RetroSearch Browse

Home - News ( United States | United Kingdom | Italy | Germany ) - Football scores

Showing content from https://github.com/huggingface/datasets/releases below:

Releases · huggingface/datasets · GitHub

Releases: huggingface/datasets

Releases · huggingface/datasets

4.0.0 New Features

Add IterableDataset.push_to_hub() by @lhoestq in #7595

# Build streaming data pipelines in a few lines of code !
from datasets import load_dataset

ds = load_dataset(..., streaming=True)
ds = ds.map(...).filter(...)
ds.push_to_hub(...)

Add num_proc= to .push_to_hub() (Dataset and IterableDataset) by @lhoestq in #7606

# Faster push to Hub ! Available for both Dataset and IterableDataset
ds.push_to_hub(..., num_proc=8)

New Column object

Implementation of iteration over values of a column in an IterableDataset object by @TopCoder2K in #7564
Lazy column by @lhoestq in #7614

# Syntax:
ds["column_name"]  # datasets.Column([...]) or datasets.IterableColumn(...)

# Iterate on a column:
for text in ds["text"]:
    ...

# Load one cell without bringing the full column in memory
first_text = ds["text"][0]  # equivalent to ds[0]["text"]
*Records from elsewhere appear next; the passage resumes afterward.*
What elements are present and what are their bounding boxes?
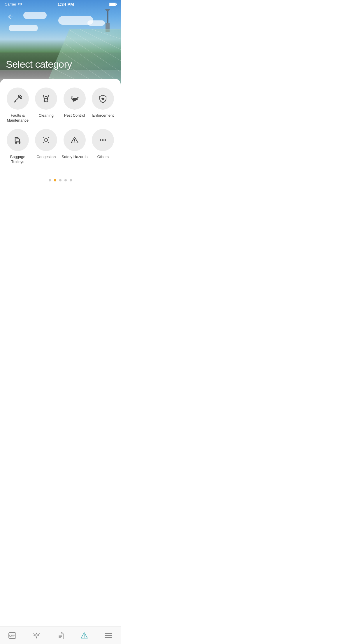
dot-4[interactable] — [64, 179, 67, 181]
svg-point-41 — [105, 139, 106, 141]
category-icon-congestion — [35, 129, 57, 151]
category-baggage-trolleys[interactable]: Baggage Trolleys — [5, 129, 31, 164]
svg-point-39 — [100, 139, 101, 141]
carrier-label: Carrier — [5, 2, 16, 6]
dot-5[interactable] — [70, 179, 72, 181]
category-icon-safety — [64, 129, 86, 151]
category-enforcement[interactable]: Enforcement — [90, 88, 116, 123]
svg-point-34 — [15, 142, 17, 144]
category-label-faults: Faults & Maintenance — [5, 113, 31, 123]
svg-line-6 — [68, 29, 121, 64]
svg-point-38 — [74, 142, 75, 142]
category-icon-cleaning — [35, 88, 57, 110]
svg-point-23 — [77, 99, 77, 99]
svg-point-15 — [15, 100, 16, 101]
svg-point-14 — [20, 5, 20, 6]
category-label-trolleys: Baggage Trolleys — [5, 155, 31, 164]
page-title: Select category — [6, 59, 72, 70]
time-label: 1:34 PM — [57, 2, 74, 7]
pagination-dots — [5, 173, 116, 190]
category-icon-faults — [7, 88, 29, 110]
category-label-congestion: Congestion — [36, 155, 56, 160]
svg-line-8 — [92, 29, 121, 41]
category-congestion[interactable]: Congestion — [33, 129, 59, 164]
dot-2[interactable] — [54, 179, 56, 181]
category-grid: Faults & Maintenance Cleaning — [5, 88, 116, 164]
category-faults-maintenance[interactable]: Faults & Maintenance — [5, 88, 31, 123]
svg-point-35 — [19, 142, 20, 144]
dot-1[interactable] — [49, 179, 51, 181]
status-bar: Carrier 1:34 PM — [0, 0, 121, 8]
category-icon-enforcement — [92, 88, 114, 110]
svg-point-40 — [102, 139, 104, 141]
category-safety-hazards[interactable]: Safety Hazards — [61, 129, 88, 164]
svg-point-1 — [105, 9, 110, 11]
svg-point-36 — [45, 139, 48, 141]
back-button[interactable] — [5, 12, 16, 22]
category-label-pest: Pest Control — [64, 113, 85, 118]
svg-line-24 — [73, 101, 74, 102]
svg-line-7 — [80, 29, 121, 52]
hero-image: Carrier 1:34 PM Select category — [0, 0, 121, 88]
category-label-enforcement: Enforcement — [92, 113, 114, 118]
svg-rect-30 — [16, 139, 20, 142]
category-others[interactable]: Others — [90, 129, 116, 164]
category-sheet: Faults & Maintenance Cleaning — [0, 79, 121, 206]
category-pest-control[interactable]: Pest Control — [61, 88, 88, 123]
category-label-safety: Safety Hazards — [61, 155, 87, 160]
category-icon-pest — [64, 88, 86, 110]
category-icon-others — [92, 129, 114, 151]
dot-3[interactable] — [59, 179, 61, 181]
category-icon-trolley — [7, 129, 29, 151]
category-label-others: Others — [97, 155, 109, 160]
category-label-cleaning: Cleaning — [39, 113, 54, 118]
category-cleaning[interactable]: Cleaning — [33, 88, 59, 123]
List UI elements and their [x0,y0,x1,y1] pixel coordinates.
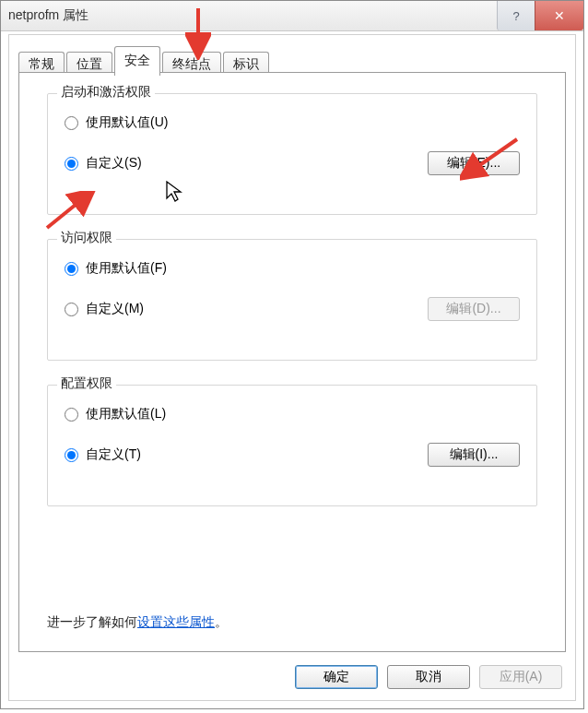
row-custom: 自定义(M) 编辑(D)... [65,297,520,321]
close-button[interactable]: ✕ [535,1,583,30]
help-button[interactable]: ? [497,1,535,30]
group-legend: 访问权限 [57,230,116,246]
row-default: 使用默认值(U) [65,114,520,131]
radio-label: 自定义(M) [86,301,144,317]
dialog-window: netprofm 属性 ? ✕ 常规 位置 安全 终结点 标识 启动和激活权限 … [0,0,584,709]
row-default: 使用默认值(L) [65,406,520,422]
radio-label: 自定义(T) [86,446,141,463]
radio-access-default[interactable]: 使用默认值(F) [65,260,167,277]
window-title: netprofm 属性 [1,7,88,24]
edit-config-button[interactable]: 编辑(I)... [428,443,520,467]
radio-input[interactable] [65,448,78,462]
help-prefix: 进一步了解如何 [47,614,137,629]
radio-config-custom[interactable]: 自定义(T) [65,446,141,463]
dialog-buttons: 确定 取消 应用(A) [295,665,562,689]
radio-label: 使用默认值(U) [86,114,168,131]
radio-input[interactable] [65,408,78,422]
radio-input[interactable] [65,303,78,316]
radio-input[interactable] [65,262,78,276]
help-link-line: 进一步了解如何设置这些属性。 [47,614,228,631]
radio-config-default[interactable]: 使用默认值(L) [65,406,166,422]
titlebar-buttons: ? ✕ [497,1,583,30]
group-config: 配置权限 使用默认值(L) 自定义(T) 编辑(I)... [47,385,537,506]
group-access: 访问权限 使用默认值(F) 自定义(M) 编辑(D)... [47,239,537,361]
tab-pane-security: 启动和激活权限 使用默认值(U) 自定义(S) 编辑(E)... [18,72,566,652]
radio-access-custom[interactable]: 自定义(M) [65,301,144,317]
radio-label: 使用默认值(L) [86,406,166,422]
group-legend: 启动和激活权限 [57,84,155,101]
help-suffix: 。 [215,614,228,629]
edit-launch-button[interactable]: 编辑(E)... [428,151,520,175]
radio-input[interactable] [65,116,78,130]
row-default: 使用默认值(F) [65,260,520,277]
titlebar: netprofm 属性 ? ✕ [1,1,583,31]
help-link[interactable]: 设置这些属性 [137,614,215,629]
cancel-button[interactable]: 取消 [387,665,470,689]
radio-launch-custom[interactable]: 自定义(S) [65,155,142,172]
radio-label: 自定义(S) [86,155,142,172]
radio-launch-default[interactable]: 使用默认值(U) [65,114,168,131]
radio-input[interactable] [65,157,78,171]
tab-security[interactable]: 安全 [114,46,160,76]
radio-label: 使用默认值(F) [86,260,167,277]
apply-button: 应用(A) [479,665,562,689]
ok-button[interactable]: 确定 [295,665,378,689]
row-custom: 自定义(S) 编辑(E)... [65,151,520,175]
group-legend: 配置权限 [57,375,116,392]
client-area: 常规 位置 安全 终结点 标识 启动和激活权限 使用默认值(U) [8,34,576,701]
row-custom: 自定义(T) 编辑(I)... [65,443,520,467]
group-launch-activation: 启动和激活权限 使用默认值(U) 自定义(S) 编辑(E)... [47,93,537,215]
edit-access-button: 编辑(D)... [428,297,520,321]
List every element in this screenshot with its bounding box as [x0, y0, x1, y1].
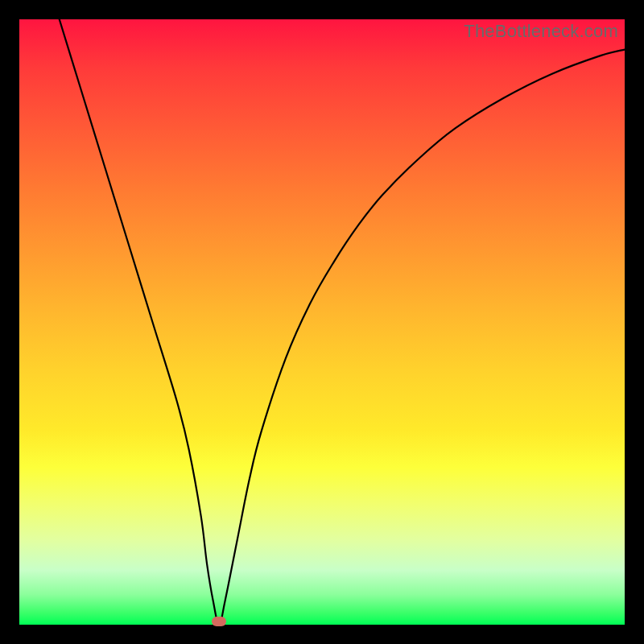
plot-area: TheBottleneck.com [19, 19, 625, 625]
chart-container: TheBottleneck.com [0, 0, 644, 644]
minimum-marker [212, 617, 226, 626]
bottleneck-curve [19, 19, 625, 625]
watermark-text: TheBottleneck.com [464, 21, 618, 42]
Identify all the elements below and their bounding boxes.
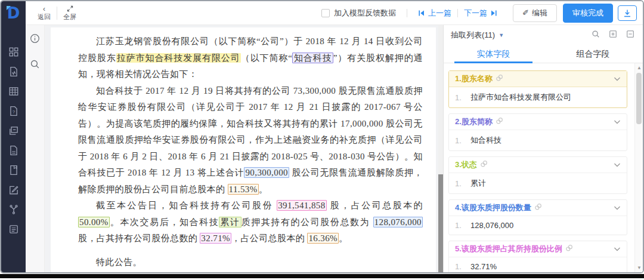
paragraph: 截至本公告日，知合科技持有公司股份 391,541,858 股，占公司总股本的 … [78, 198, 423, 247]
highlight-unpledged-shares[interactable]: 90,300,000 [244, 167, 289, 178]
table-icon[interactable] [8, 86, 19, 97]
prev-article-button[interactable]: 上一篇 [418, 8, 451, 19]
value-index: 1. [455, 179, 470, 188]
paragraph: 知合科技于 2017 年 12 月 19 日将其持有的公司 73,300,000… [78, 83, 423, 198]
document-page: 江苏玉龙钢管股份有限公司（以下简称“公司”）于 2018 年 12 月 14 日… [51, 27, 436, 272]
feedback-checkbox[interactable] [321, 9, 330, 17]
edit-button[interactable]: ✐ 编辑 [513, 4, 557, 22]
document-toolstrip [26, 25, 45, 272]
panel-tabs: 实体字段 组合字段 [444, 45, 643, 63]
doc-text: （以下简称“ [241, 53, 293, 63]
doc-text: 。 [339, 233, 348, 243]
link-icon[interactable] [496, 73, 503, 84]
grid-icon[interactable] [8, 47, 19, 57]
feedback-checkbox-group[interactable]: 加入模型反馈数据 [321, 8, 396, 19]
panel-scrollbar[interactable]: ▲ ▼ [634, 63, 643, 272]
search-icon[interactable] [30, 59, 40, 72]
chevron-down-icon[interactable] [614, 116, 621, 127]
copy-icon[interactable] [8, 125, 19, 136]
extraction-panel: 抽取列表(11) ▼ 实体字段 组合字段 [443, 25, 643, 272]
pencil-icon: ✐ [522, 8, 529, 17]
document-scrollbar-thumb[interactable] [438, 174, 443, 273]
feedback-label: 加入模型反馈数据 [334, 8, 396, 19]
svg-text:?: ? [12, 109, 15, 115]
next-article-button[interactable]: 下一篇 [464, 8, 497, 19]
field-card-shareholder-shortname[interactable]: 2.股东简称 1. 知合科技 [448, 113, 627, 151]
file-question-icon[interactable]: ? [8, 106, 19, 116]
doc-text: 质押其持有的公司股份总数为 [242, 217, 373, 227]
paragraph: 江苏玉龙钢管股份有限公司（以下简称“公司”）于 2018 年 12 月 14 日… [78, 33, 423, 83]
panel-scrollbar-thumb[interactable] [636, 73, 642, 124]
field-value-row[interactable]: 1. 知合科技 [449, 130, 627, 150]
scroll-down-icon[interactable]: ▼ [635, 265, 643, 270]
chevron-down-icon[interactable] [614, 202, 621, 213]
download-button[interactable] [618, 5, 637, 21]
collapse-all-icon[interactable] [626, 30, 634, 41]
highlight-shareholder-name[interactable]: 拉萨市知合科技发展有限公司 [116, 53, 241, 63]
field-card-pledged-ratio[interactable]: 5.该股东质押占其所持股份比例 1. 32.71% [448, 241, 627, 272]
review-complete-button[interactable]: 审核完成 [563, 4, 613, 23]
back-label: 返回 [38, 13, 51, 20]
expand-all-icon[interactable] [609, 30, 617, 41]
field-value-row[interactable]: 1. 拉萨市知合科技发展有限公司 [449, 87, 627, 107]
edit-square-icon[interactable] [8, 184, 19, 195]
chevron-down-icon[interactable] [614, 73, 621, 84]
field-label: 5.该股东质押占其所持股份比例 [455, 244, 562, 254]
value-text: 累计 [470, 178, 486, 189]
field-label: 3.状态 [455, 159, 477, 170]
field-value-row[interactable]: 1. 128,076,000 [449, 216, 627, 235]
doc-text: 。 [259, 184, 268, 194]
doc-text: ，占公司总股本的 [231, 233, 307, 243]
highlight-status[interactable]: 累计 [219, 217, 241, 227]
chevron-down-icon[interactable] [614, 244, 621, 254]
field-value-row[interactable]: 1. 累计 [449, 173, 627, 193]
field-card-shareholder-name[interactable]: 1.股东名称 1. 拉萨市知合科技发展有限公司 [448, 70, 627, 108]
logo-letter: D [7, 5, 20, 21]
value-index: 1. [455, 221, 470, 230]
skip-previous-icon [418, 10, 425, 17]
field-list: 1.股东名称 1. 拉萨市知合科技发展有限公司 2.股东简称 [444, 63, 643, 272]
document-scrollbar[interactable] [438, 25, 443, 272]
link-icon[interactable] [565, 244, 573, 254]
link-icon[interactable] [496, 116, 503, 127]
field-card-status[interactable]: 3.状态 1. 累计 [448, 156, 627, 194]
highlight-pledged-shares[interactable]: 128,076,000 [373, 217, 423, 227]
chevron-down-icon[interactable] [614, 159, 621, 170]
doc-text: 。本次交易后，知合科技 [110, 217, 219, 227]
highlight-pledged-percent-capital[interactable]: 16.36% [307, 233, 339, 244]
expand-icon [67, 5, 73, 13]
document-viewer[interactable]: 江苏玉龙钢管股份有限公司（以下简称“公司”）于 2018 年 12 月 14 日… [45, 25, 443, 272]
pdf-file-icon-2[interactable] [8, 145, 19, 156]
value-index: 1. [455, 136, 470, 145]
extraction-list-title[interactable]: 抽取列表(11) [451, 30, 495, 41]
link-icon[interactable] [480, 159, 488, 170]
fullscreen-label: 全屏 [63, 13, 76, 20]
tab-combined-fields[interactable]: 组合字段 [543, 45, 643, 63]
highlight-held-percent[interactable]: 50.00% [78, 217, 110, 227]
value-index: 1. [455, 93, 470, 102]
fullscreen-button[interactable]: 全屏 [57, 5, 82, 20]
scroll-up-icon[interactable]: ▲ [635, 65, 643, 70]
field-value-row[interactable]: 1. 32.71% [449, 257, 627, 272]
doc-text: 特此公告。 [96, 257, 142, 267]
highlight-pledged-percent[interactable]: 32.71% [200, 233, 231, 244]
panel-search-icon[interactable] [592, 30, 600, 41]
value-index: 1. [455, 262, 470, 271]
file-bookmark-icon[interactable] [8, 165, 19, 176]
tab-entity-fields[interactable]: 实体字段 [444, 45, 543, 63]
caret-down-icon[interactable]: ▼ [499, 32, 504, 38]
app-logo[interactable]: D [1, 1, 26, 25]
doc-text: 截至本公告日，知合科技持有公司股份 [96, 201, 277, 210]
pdf-file-icon[interactable] [8, 66, 19, 77]
list-file-icon[interactable] [8, 224, 19, 235]
info-icon[interactable] [30, 33, 40, 46]
highlight-held-shares[interactable]: 391,541,858 [277, 200, 326, 211]
highlight-shareholder-shortname[interactable]: 知合科技 [292, 53, 333, 63]
app-window: D ? ‹ 返回 [0, 0, 644, 280]
highlight-percent-total-capital[interactable]: 11.53% [228, 184, 259, 195]
field-card-pledged-share-count[interactable]: 4.该股东质押股份数量 1. 128,076,000 [448, 199, 627, 235]
back-button[interactable]: ‹ 返回 [32, 5, 57, 20]
branch-icon[interactable] [8, 204, 19, 215]
link-icon[interactable] [534, 202, 542, 213]
download-icon [623, 8, 631, 18]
Torchcodec decoding by @TyTodd in #7616

Enables streaming only the ranges you need !

# Don't download full audios/videos when it's not necessary
# Now with torchcodec it only streams the required ranges/frames:
from datasets import load_dataset

ds = load_dataset(..., streaming=True)
for example in ds:
    video = example["video"]
    frames = video.get_frames_in_range(start=0, stop=6, step=1)  # only stream certain frames

Requires torch>=2.7.0 and FFmpeg >= 4
Not available for Windows yet but it is coming soon - in the meantime please use datasets<4.0
Load audio data with AudioDecoder:

audio = dataset[0]["audio"]  # <datasets.features._torchcodec.AudioDecoder object at 0x11642b6a0>
samples = audio.get_all_samples()  # or use get_samples_played_in_range(...)
samples.data  # tensor([[ 0.0000e+00,  0.0000e+00,  0.0000e+00,  ...,  2.3447e-06, -1.9127e-04, -5.3330e-05]]
samples.sample_rate  # 16000

# old syntax is still supported
array, sr = audio["array"], audio["sampling_rate"]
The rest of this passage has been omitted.